## Excerpted data
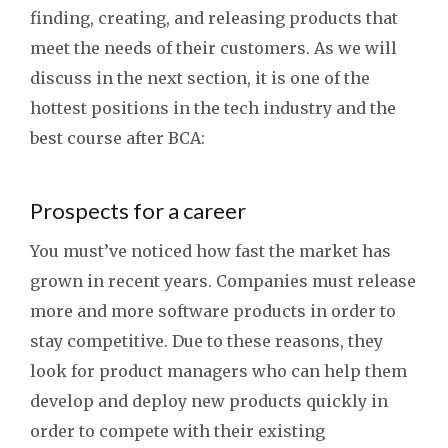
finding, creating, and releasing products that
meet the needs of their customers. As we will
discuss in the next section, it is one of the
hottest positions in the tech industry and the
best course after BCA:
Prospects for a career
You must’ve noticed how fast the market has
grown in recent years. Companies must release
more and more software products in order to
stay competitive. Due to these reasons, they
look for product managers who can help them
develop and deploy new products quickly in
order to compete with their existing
--
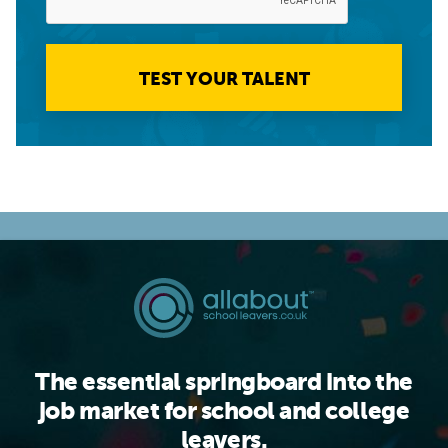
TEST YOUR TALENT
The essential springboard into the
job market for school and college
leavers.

## To do
Work out how many lines of the material above contain the word "their", then give only that figure.

## Expected output
2